One example is the achievement of Heinz ketchup in validating their market dominance by showing how art imitates life, and AI imitates humans.
On Linkedin, Noor Salam Khan talks about how Heinz 'mastered' generative AI with a ground-breaking ad campaign:
'This campaign wasn't just clever; it was pure genius, reminding us that sometimes, the simplest ideas, when paired with cutting-edge tech, are the most powerful,' Khan writes. 'They put (AI) to the ultimate test. They fed generative AI models (like DALL-E) the simple prompt: 'Draw ketchup.' And guess what? Time and time again, the AI spit out images that were strikingly, unmistakably... Heinz. The bottle shape, the keystone label, that iconic red – it was all there. It was like the AI had gone into the collective consciousness and pulled out the very essence of 'ketchup.''
The Pursuit of Attention
So many brands have used AI image creators to present radically attractive or fantastic results, to dress up a company's products and services to inspire a target audience. The color, the pizzazz, the spectacle is what has drawn so many of us to the handiwork of the LLM in a diffusion model, where the program adds noise, prior to de-noising into a novel, coherent result.

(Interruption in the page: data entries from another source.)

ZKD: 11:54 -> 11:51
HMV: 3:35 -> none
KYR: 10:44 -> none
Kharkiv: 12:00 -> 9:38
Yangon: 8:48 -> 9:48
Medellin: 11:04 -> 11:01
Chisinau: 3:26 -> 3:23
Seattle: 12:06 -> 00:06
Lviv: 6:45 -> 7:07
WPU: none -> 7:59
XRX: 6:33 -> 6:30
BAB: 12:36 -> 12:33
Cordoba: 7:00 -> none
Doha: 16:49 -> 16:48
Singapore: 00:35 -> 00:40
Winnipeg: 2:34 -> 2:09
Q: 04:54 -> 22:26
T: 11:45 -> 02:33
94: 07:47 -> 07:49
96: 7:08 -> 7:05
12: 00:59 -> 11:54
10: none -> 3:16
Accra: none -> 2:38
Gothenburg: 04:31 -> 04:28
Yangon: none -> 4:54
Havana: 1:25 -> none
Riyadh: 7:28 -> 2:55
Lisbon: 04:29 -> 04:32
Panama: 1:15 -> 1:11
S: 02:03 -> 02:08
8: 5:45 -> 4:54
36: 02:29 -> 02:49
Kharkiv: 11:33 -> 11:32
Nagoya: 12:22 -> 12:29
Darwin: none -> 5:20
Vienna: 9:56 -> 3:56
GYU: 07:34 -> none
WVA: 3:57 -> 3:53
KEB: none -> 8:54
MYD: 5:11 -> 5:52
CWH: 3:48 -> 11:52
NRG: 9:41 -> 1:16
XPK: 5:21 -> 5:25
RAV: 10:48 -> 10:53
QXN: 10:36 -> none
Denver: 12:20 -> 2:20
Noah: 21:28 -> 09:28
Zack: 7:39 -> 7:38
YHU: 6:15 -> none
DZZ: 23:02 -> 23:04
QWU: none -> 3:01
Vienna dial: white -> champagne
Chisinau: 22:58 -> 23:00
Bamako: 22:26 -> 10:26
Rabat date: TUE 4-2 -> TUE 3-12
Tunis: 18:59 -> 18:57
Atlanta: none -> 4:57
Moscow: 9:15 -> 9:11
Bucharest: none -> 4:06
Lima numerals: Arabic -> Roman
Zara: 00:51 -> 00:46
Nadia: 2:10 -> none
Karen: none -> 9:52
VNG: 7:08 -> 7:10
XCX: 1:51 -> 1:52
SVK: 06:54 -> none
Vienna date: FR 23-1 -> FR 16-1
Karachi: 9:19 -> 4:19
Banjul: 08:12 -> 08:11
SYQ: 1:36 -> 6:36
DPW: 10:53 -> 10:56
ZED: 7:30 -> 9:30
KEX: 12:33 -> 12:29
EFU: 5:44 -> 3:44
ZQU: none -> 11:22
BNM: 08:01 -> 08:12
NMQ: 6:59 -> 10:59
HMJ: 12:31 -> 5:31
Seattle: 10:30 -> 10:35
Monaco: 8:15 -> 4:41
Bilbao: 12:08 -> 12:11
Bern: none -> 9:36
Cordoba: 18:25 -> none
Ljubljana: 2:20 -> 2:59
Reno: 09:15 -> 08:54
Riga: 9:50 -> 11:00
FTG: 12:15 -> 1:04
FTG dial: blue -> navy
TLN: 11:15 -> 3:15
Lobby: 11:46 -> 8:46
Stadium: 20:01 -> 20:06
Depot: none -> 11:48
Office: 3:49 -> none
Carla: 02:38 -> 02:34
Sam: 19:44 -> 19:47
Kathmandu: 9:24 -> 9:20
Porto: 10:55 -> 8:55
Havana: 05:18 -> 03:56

But Heinz went a step further, asking AI what ketchup looks like, without putting a thumb on the scales.
Here, the company was betting that the LLMs, in their mining of human responses and visual environments, would come back with something that looked like Heinz. And it did.
Check out the article for the full layout.
Yesterday's AI Tools
Looking at the campaign itself, you can see how the visuals that AI came up with were so very 2024…
That is, Dall-E and similar tools, at that time, were not proficient in creating text. So what you have in many of these results is a recognizable ketchup bottle that has the Heinz keystone label, but with a scramble of letters on it, like: IANCS – KEED – KUP.
Or simply: KEMP.
Despite this profound lack of spelling prowess, the model did come up with numerous interesting examples of ketchup bottle context, including a ketchup bottle floating in a pool, a bottle that looks like a lava lamp, and a Heinz-like product enshrined in a stained glass window.
As the younger generation might say: Noice.
Rapid Image Generation Innovation
Fast-forward to 2025, and we have a brand-new image generation model with ChatGPT 4o that is actually excellent at writing text, and a lot more precise when it comes to aggregating information for visual creation.
So I tried it for myself – I simply asked ChatGPT 4o to draw ketchup.
Here's what it came up with:
So I asked it, without any further prompting, to add text to the label.
Here's where things got interesting – ChatGPT actually asked me what text I would like to add. I asked it to add its own text, and choose its own font.
The result?
Carefully emblazoned on the photorealistic bottle was the word 'Heinz.'
Below it, in the keystone: 'Heinz tomato ketchup.'
Now, you could argue that this is simply a numbers game – that the AI returns these results because it can see that more bottles of Heinz are sold on the market than any other kind of ketchup.
But as Khan points out, this kind of work 'hits us in the feels' – giving us A very direct sense that Heinz is ketchup.
Presumably, only brand dominators can do this, but it also provides other businesses with a lot of potential ideas.
In some ways we're embarking in the process of talking to AI, making conversations that include its own thoughts or research, and that's having an impact on nearly every part of our lives. That's what AI integration is really all about – it changes things. We end up coexisting with other intelligent beings, even if they only have hardware instead of human bodies. And we play off of them to inspire ourselves. In some ways, that's what it's all about.